The U.S. trucking industry could be facing a slow down and some analysts consider that a leading economic indicator for recession.
Among the worrying indicators are weakness in the manufacturing sector and high business inventories, Don Ake, an analyst at industry research firm FTR, told Trucks.com.
“Trucks haul goods and, if you need fewer trucks now, then you are hauling fewer goods in the future and economic growth should slow,” he said.
The trucking industry is an important barometer of the economy. It accounts for nearly 69 percent of the tonnage carried by all modes of domestic freight transportation, according to the American Trucking Associations. Trucks hauled just under 10 billion tons of freight in 2014, accounting for $700 billion in revenue for motor carriers.

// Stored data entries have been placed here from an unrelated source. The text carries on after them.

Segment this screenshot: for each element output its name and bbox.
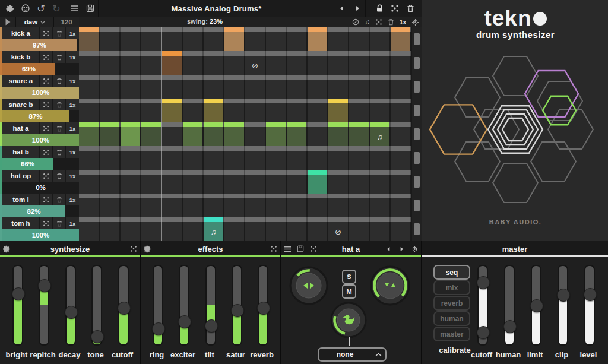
velocity-segment[interactable] <box>391 75 411 80</box>
step-cell[interactable] <box>349 80 370 99</box>
step-cell[interactable] <box>224 32 245 51</box>
decay-slider[interactable] <box>65 265 76 346</box>
slider-handle[interactable] <box>178 315 191 328</box>
step-cell[interactable] <box>204 103 224 122</box>
step-cell[interactable] <box>266 103 287 122</box>
step-cell[interactable] <box>224 56 245 75</box>
step-cell[interactable] <box>141 127 162 146</box>
step-cell[interactable] <box>308 151 328 170</box>
velocity-segment[interactable] <box>100 75 121 80</box>
step-cell[interactable] <box>204 127 224 146</box>
velocity-segment[interactable] <box>100 170 121 175</box>
velocity-segment[interactable] <box>162 170 183 175</box>
track-repeat-button[interactable]: 1x <box>65 51 79 63</box>
step-cell[interactable] <box>245 80 266 99</box>
row-scroll-handle[interactable] <box>414 176 420 188</box>
row-scroll-handle[interactable] <box>414 105 420 116</box>
velocity-segment[interactable] <box>308 170 328 175</box>
human-slider[interactable] <box>504 265 515 346</box>
velocity-segment[interactable] <box>162 146 183 151</box>
slider-handle[interactable] <box>530 299 543 312</box>
velocity-segment[interactable] <box>266 170 287 175</box>
step-cell[interactable] <box>287 127 308 146</box>
step-cell[interactable] <box>349 175 370 194</box>
slider-handle[interactable] <box>65 306 78 319</box>
step-cell[interactable] <box>287 175 308 194</box>
step-cell[interactable] <box>328 127 349 146</box>
next-preset-icon[interactable] <box>350 0 365 17</box>
step-cell[interactable] <box>224 222 245 241</box>
step-cell[interactable] <box>328 80 349 99</box>
track-name[interactable]: hat b <box>2 148 39 156</box>
step-cell[interactable] <box>121 56 141 75</box>
track-name[interactable]: hat a <box>2 125 39 132</box>
track-repeat-button[interactable]: 1x <box>65 170 79 182</box>
step-cell[interactable] <box>370 222 391 241</box>
step-cell[interactable] <box>79 127 100 146</box>
cutoff-slider[interactable] <box>118 265 129 346</box>
velocity-segment[interactable] <box>162 75 183 80</box>
level-slider[interactable] <box>584 265 595 346</box>
step-cell[interactable] <box>266 32 287 51</box>
step-cell[interactable] <box>349 56 370 75</box>
step-cell[interactable] <box>245 175 266 194</box>
step-cell[interactable] <box>287 80 308 99</box>
velocity-segment[interactable] <box>349 122 370 127</box>
track-volume-row[interactable]: 69% <box>2 63 79 75</box>
velocity-segment[interactable] <box>100 51 121 56</box>
velocity-segment[interactable] <box>162 27 183 32</box>
track-name[interactable]: tom l <box>2 196 39 203</box>
velocity-segment[interactable] <box>79 122 100 127</box>
step-cell[interactable] <box>308 103 328 122</box>
velocity-segment[interactable] <box>121 51 141 56</box>
track-repeat-button[interactable]: 1x <box>65 217 79 229</box>
step-cell[interactable] <box>183 56 204 75</box>
step-cell[interactable] <box>204 80 224 99</box>
step-cell[interactable] <box>121 222 141 241</box>
step-cell[interactable] <box>141 80 162 99</box>
step-cell[interactable] <box>391 175 411 194</box>
velocity-segment[interactable] <box>100 217 121 222</box>
velocity-segment[interactable] <box>183 170 204 175</box>
velocity-segment[interactable] <box>79 99 100 103</box>
velocity-segment[interactable] <box>370 170 391 175</box>
voice-next-icon[interactable] <box>395 246 408 252</box>
velocity-segment[interactable] <box>224 146 245 151</box>
velocity-segment[interactable] <box>141 27 162 32</box>
step-cell[interactable] <box>308 56 328 75</box>
velocity-segment[interactable] <box>141 146 162 151</box>
velocity-segment[interactable] <box>391 27 411 32</box>
preset-title[interactable]: Massive Analog Drums* <box>99 4 334 13</box>
sync-mode-dropdown[interactable]: daw <box>16 17 54 27</box>
step-cell[interactable] <box>391 32 411 51</box>
slider-handle[interactable] <box>477 326 490 339</box>
step-cell[interactable] <box>349 222 370 241</box>
velocity-segment[interactable] <box>183 146 204 151</box>
step-cell[interactable] <box>121 103 141 122</box>
step-cell[interactable] <box>328 103 349 122</box>
track-clear-trash-icon[interactable] <box>52 217 65 229</box>
note-repeat-icon[interactable]: ♫ <box>365 18 370 26</box>
track-repeat-button[interactable]: 1x <box>65 75 79 87</box>
track-randomize-dice-icon[interactable] <box>39 51 52 63</box>
velocity-segment[interactable] <box>183 75 204 80</box>
step-cell[interactable] <box>287 103 308 122</box>
step-cell[interactable] <box>204 175 224 194</box>
track-repeat-button[interactable]: 1x <box>65 194 79 205</box>
track-repeat-button[interactable]: 1x <box>65 99 79 110</box>
step-cell[interactable] <box>370 80 391 99</box>
velocity-segment[interactable] <box>287 27 308 32</box>
pan-knob[interactable] <box>290 267 327 304</box>
row-scroll-handle[interactable] <box>414 200 420 211</box>
velocity-segment[interactable] <box>224 194 245 198</box>
step-cell[interactable] <box>141 56 162 75</box>
step-cell[interactable] <box>245 32 266 51</box>
velocity-segment[interactable] <box>245 99 266 103</box>
slider-handle[interactable] <box>477 276 490 289</box>
step-cell[interactable] <box>349 32 370 51</box>
step-cell[interactable] <box>328 56 349 75</box>
bpm-field[interactable]: 120 <box>54 17 79 27</box>
step-cell[interactable] <box>266 56 287 75</box>
velocity-segment[interactable] <box>204 170 224 175</box>
row-scroll-handle[interactable] <box>414 33 420 45</box>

While consumer demand may stabilize and manufacturing could improve, “people who are forecasting improvement in the economy are still very cautious for the next twelve months,” Ake said. “There is a high degree of economic uncertainty—a lot of caution going forward for the rest of this year and on into 2017.”
Any improvement in manufacturing will help the trucking industry, Ake said.
However, FTR’s January Trucking Conditions Index shows that growth will be slow, and will create a tougher operating environment for fleets in the second half of the year, Ake said.
The ATA has also seen a slowdown. Its advanced seasonally adjusted For-Hire Truck Tonnage Index—an indicator of shipping activity across the nation—dropped 1.4 percent in January.
High inventory stocks continue to weigh on truck freight volumes, which have been falling since the second half of 2015, according to the ATA.
“The sooner the supply chain cleans out the excess stocks, the better for trucking,” said Bob Costello, ATA’s chief economist.